“Friendless” album degli Zeffjack: sound libero, indipendente ed istinto dettato dall’improvvisazione
Si dice che il tre sia il numero perfetto e deve essere stato proprio così per questi ragazzi: Francesco Luche, Michele Reverberi, Andrea Grazioli, rispettivamente chitarrista, bassista e batterista.

Li accomuna un profondo legame di amicizia e successivamente una voglia di fare musica che supera le barriere dell’immobilità e dell’ovvio, tanto da voler incidere l’album presso la Rocketman Records con brani basati sul caso.

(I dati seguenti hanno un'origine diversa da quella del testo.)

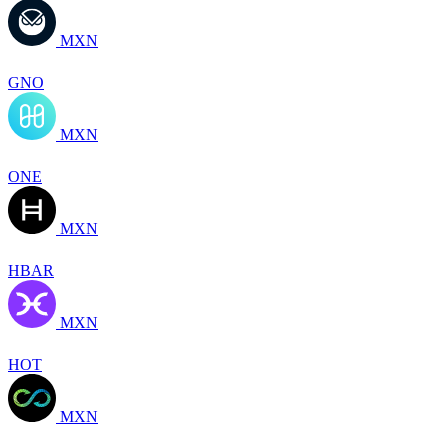
MXN
GNO
MXN
ONE
MXN
HBAR
MXN
HOT
MXN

Friendless è stato registrato e masterizzato nello storico Real Sound Studio di Milano, gestito da Roberto Gramegna ed Ettore “Ette” Gilardoni, già chitarrista dei The Crooks, che ne ha materialmente curato tutte le fasi di registrazione, produzione e arrangiamento.
Gli Zeffjack sono sicuramente anticonvenzionali, poiché il loro è un album di tipo strumentale. Non ci sono parole ed è questa la chiave di Friendless (senza amici): loro che sono proprio accomunati da questo senso di amicizia, loro che vogliono uscire dall’etichetta imposta dalla musica standard, formata da parole e note, loro che vogliono farci riflettere sul loro sound, libero, indipendente, sul loro istinto dettato dall’improvvisazione.
Il nome Zeffjack nasce anni fa quando vigeva un altro tipo di gruppo: composto dal nome della marca della stufa a legna (anni ’60) che li ha scaldati nei primi momenti di prove e da un omaggio ai Jack on fire, mitico gruppo dove ha mosso i primi passi Cristiano Godano.
Adorano un pezzo dei Marta sui Tubi che nei versi iniziali racconta, nel modo migliore, alcune situazioni e persone che hanno incontrato. Si chiama Pensieri a sonagli con una frase ben precisa: “Si ama soltanto qualcuno che fa la nostra stessa strada e si odia chi l’ha fatta già e l’ha dimenticata”.
Eh sì, perché questi ragazzi all’inizio del sodalizio musicale hanno trovato gente che ha giocato sulla loro inesperienza riuscendo però a farli ricredere e quasi a doverli ringraziare per aver ridefinito le priorità di ciò che non vogliono.
I loro titoli non hanno nessun legame col discorso improvvisazione, non hanno mai provato a creare atmosfere che richiamassero un titolo già prefissato per non perdere la spontaneità. I nomi dei brani sono arrivati quasi sempre alla fine della stesura e la scelta è stata fatta a seconda delle atmosfere che si sono sviluppate. Arnold Press però risuona prepotentemente, tanto da delinearlo il pezzo più “muscolare” dell’album.

Il primo video è quello di Poretti Party e raffigura un pazzo che necessita di trasmettere un sentimento di ribellione fuori dai luoghi che solitamente lo accolgono, portando in primo piano la periferia, ben abituata invece ad fungere da luogo di stallo, su cui tutto si adagia.
Il pezzo nasce da un’improvvisazione in sala prove consumata fra risate e forse qualche birra di troppo, il sound immediato pare ricordare nebulosamente i Block Party o qualcosa degli Electric Six.
La scelta di non far vedere i volti è dettata dalla volontà di dare maggior spazio possibile alla musica; le facce, i nomi sono semplicemente superflui e poco interessanti, per questo relegati ad un più consono “secondo piano”.
Il brano St. Antony’s Fire offre uno sguardo nuovo da cui emerge la profondità espressiva della partitura. La traccia, spezzata da brevi scorci smarriti, riesce nel suo complesso ad attirare l’attenzione dell’ascoltatore verso un romanzo con un finale a piacimento e con sfumature sempre differenti.
Una vera e propria tela bianca su cui gli Zeffjack vogliono farci scrivere i nostri ricordi e soprattutto la nostra disobbedienza.